Remark. In general, if $G$ is a Lie group then its Lie algebra $\mathfrak{g}$ is given by the set of differential $1$-forms
$$\mathfrak{g}=\{g^{-1}dg:\ g\in G\}=\{(dg^{-1})g:\ g\in G\}.$$

Example. Let us compute the connection forms of the cylindrical frame field.
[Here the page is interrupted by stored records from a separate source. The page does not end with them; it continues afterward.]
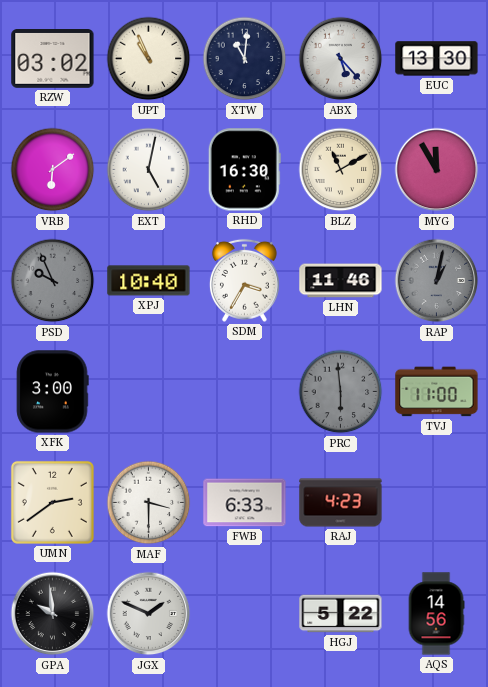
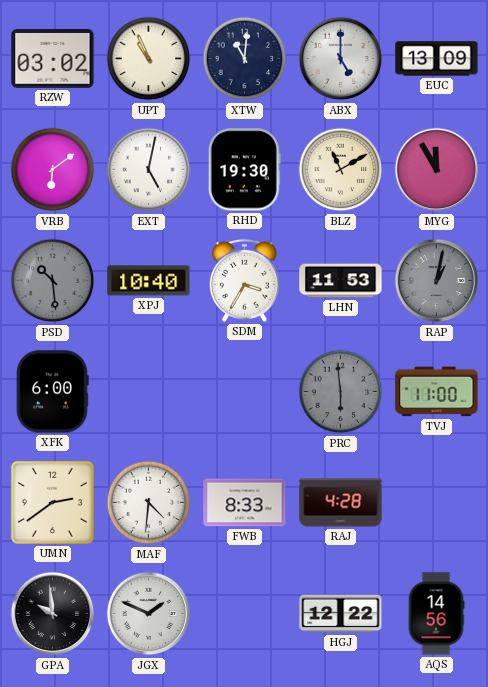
ABX: 5:23 -> 5:00
EUC: 13:30 -> 13:09
RHD: 16:30 -> 19:30
PSD: 9:56 -> 10:29
LHN: 11:46 -> 11:53
XFK: 3:00 -> 6:00
MAF: 3:30 -> 4:31
FWB: 6:33 -> 8:33
RAJ: 4:23 -> 4:28
HGJ: 5:22 -> 12:22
The attitude matrix is
$$A=\begin{pmatrix}
\cos\theta & \sin\theta & 0\\
-\sin\theta & \cos\theta & 0\\
0 & 0 & 1
\end{pmatrix}.$$ Thus
$$dA=\begin{pmatrix}
-\sin\theta d\theta & \cos\theta d\theta & 0\\
-\cos\theta d\theta & -\sin\theta d\theta & 0\\
0 & 0 & 0
\end{pmatrix}.$$
Hence,
\begin{align*}
\omega&=dA\cdot{}^tA\\
&=\begin{pmatrix}
-\sin\theta d\theta & \cos\theta d\theta & 0\\
-\cos\theta d\theta & -\sin\theta d\theta & 0\\
0 & 0 & 0
\end{pmatrix}\begin{pmatrix}
\cos\theta & -\sin\theta & 0\\
\sin\theta & \cos\theta & 0\\
0 & 0 & 1\end{pmatrix}\\
&=\begin{pmatrix}
0 & d\theta & 0\\
-d\theta & 0 & 0\\
0 & 0 & 0
\end{pmatrix}.
\end{align*}
The connection equations of the cylindrical frame field are then
\begin{align*}
\nabla_VE_1&=d\theta(V)E_2=V[\theta]E_2,\\
\nabla_VE_2&=-d\theta(V)E_1=-V[\theta]E_1,\\
\nabla_VE_3&=0
\end{align*}
for all vector fields $V$. As expected the vector field $E_3$ is parallel.